Stillaguamish Tribe opens clinic

Lisa Sutherland, the lead nurse at Island Crossing Counseling Services, only dispenses doses of methadone to the clinic’s patients after they’ve passed a thumbprint scan. - Kirk Boxleitner
Lisa Sutherland, the lead nurse at Island Crossing Counseling Services, only dispenses doses of methadone to the clinic’s patients after they’ve passed a thumbprint scan.
— image credit: Kirk Boxleitner

ARLINGTON — Island Crossing Counseling Services is not a new service to the Island Crossing triangle owned by the Stillaguamish Tribe of Indians, but on Friday, May 31, the methadone clinic celebrated its official opening in its greatly expanded and improved facility.

Stillaguamish Tribal Chair Shawn Yanity recounted the history of Island Crossing in his people’s fight for their rights, crediting elder members of his tribe with stopping the centennial wagon train there in 1976 to read the Point Elliott Treaty.

“We’re still struggling, and one of our fights now is drug addiction,” Yanity said. “After a time, the original buildings for our first clinic here didn’t suit that mission. There are people hurting from this fight, and they needed a place that was a little more healing. They needed lifting up. Trying to be clean is not an easy road.”

Yanity warned that addiction exacts not only mental and physical tolls on those who are addicted, but also spiritual and cultural tolls on them and their loved ones alike.

“This doesn’t solve the whole problem, but we’ve got to put our feet forward and do something,” Yanity said. “This is a nest for those who need comfort.”

Jeremy Smith, facilities manager for the Stillaguamish Tribe, noted that the new facility boasts 10,000 square feet of space — including 20 offices, two examination rooms, two conference rooms, a nurse’s station and “miles” of Internet cable in the walls — for as many as 30 staff members, while Joanne Norton and Kelly Campbell, the director and business manager of ICCS respectively, agreed with Dr.

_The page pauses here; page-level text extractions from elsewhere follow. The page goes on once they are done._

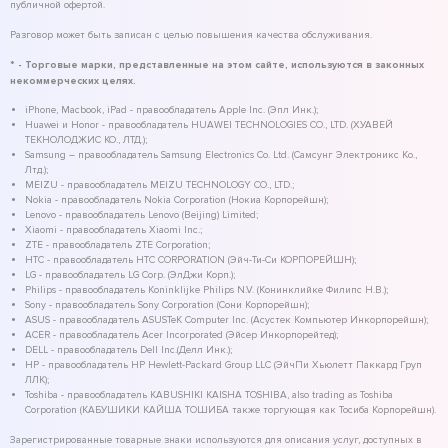
публичной офертой.
Разговор может быть записан с целью повышения качества обслуживания.
* - Торговые марки, представленные на этом сайте, используются в законных
некоммерческих целях.
iPhone, Macbook, iPad - правообладатель Apple Inc. (Эпл Инк.);
Huawei и Honor - правообладатель HUAWEI TECHNOLOGIES CO., LTD. (ХУАВЕЙ
ТЕКНОЛОДЖИС КО., ЛТД.);
Samsung – правообладатель Samsung Electronics Co. Ltd. (Самсунг Электроникс Ко.,
Лтд.);
MEIZU - правообладатель MEIZU TECHNOLOGY CO., LTD.;
Nokia - правообладатель Nokia Corporation (Нокиа Корпорейшн);
Lenovo - правообладатель Lenovo (Beijing) Limited;
Xiaomi - правообладатель Xiaomi Inc.;
ZTE - правообладатель ZTE Corporation;
HTC - правообладатель HTC CORPORATION (Эйч-Ти-Си КОРПОРЕЙШН);
LG - правообладатель LG Corp. (ЭлДжи Корп.);
Philips - правообладатель Koninklijke Philips N.V. (Конинклийке Филипс Н.В.);
Sony - правообладатель Sony Corporation (Сони Корпорейшн);
ASUS - правообладатель ASUSTeK Computer Inc. (Асустек Компьютер Инкорпорейшн);
ACER - правообладатель Acer Incorporated (Эйсер Инкорпорейтед);
DELL - правообладатель Dell Inc.(Делл Инк.);
HP - правообладатель HP Hewlett-Packard Group LLC (ЭйчПи Хьюлетт Паккард Груп
ЛЛК);
Toshiba - правообладатель KABUSHIKI KAISHA TOSHIBA, also trading as Toshiba
Corporation (КАБУШИКИ КАЙША ТОШИБА также торгующая как Тосиба Корпорейшн).
Зарегистрированные товарные знаки используются для описания услуг, доступных в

Bill Dickinson, the clinic’s medical director, that its number of patients is currently just shy of 400, and is steadily heading toward the facility’s capacity of 500.

Those who wish to receive treatment at ICCS for opiate addiction must demonstrate that they are truly addicted, first through an initial assessment appointment that measures them against the criteria for opiate addiction, then by meeting with a doctor at the clinic to determine that they meet further criteria. In addition to receiving closely monitored doses of methadone — staff such as Lisa Sutherland, the clinic’s lead nurse, only dispense doses to patients after they’ve passed a thumbprint scan — all patients must meet for mandatory counseling sessions with multiple groups, and ensure that they have no financial issues either.

“It’s about relapse prevention,” Campbell said.

Dickinson echoed Campbell and Norton in noting that security personnel are ever-present, and touted the number of nurses, backup physicians and counselors who work as a team at ICCS.

“Methadone is one of the most highly regulated substances out there,” Dickinson said. “Both our clinical director and the medical director, me, have to be licensed for it, and we answer to the federal and state governments, as well as the DEA and the city, so we follow the rules to a T.”

When it comes to treating opiate addiction, Dickinson shares Yanity’s expressed sentiment that incremental improvement is better than no improvement at all.

“Our patients have to want to commit to treatment, including medication and counseling, but recovery also means going from a using lifestyle to a non-using lifestyle, and that doesn’t happen overnight,” Dickinson said. “By 180 days in, the treatment is just starting to make a dent, and it’s often a year and a half to two years before they stabilize.”

Dickinson sees his role as helping his patients improve their lives, to the point that they’re employable and having healthy relationships, with no legal or financial troubles, rather than forcing them to quit cold turkey.

“Addiction is the only place in medicine where we insist that people be completely off medication,” Dickinson said. “If you have high blood pressure or cholesterol, your doctor doesn’t tell you after a certain amount of time, ‘You’re still too high, so we’re cutting you off your meds.’ Ideally, you wouldn’t want to be on methadone at all, but if it’s a middle ground that helps you improve, then that’s better than using. It’s harm reduction versus total abstinence. Methadone is the most successful of all the methods of treatment. It has a 70 percent success rate. After long enough, most patients don’t even want to relapse, but changing your life takes time.”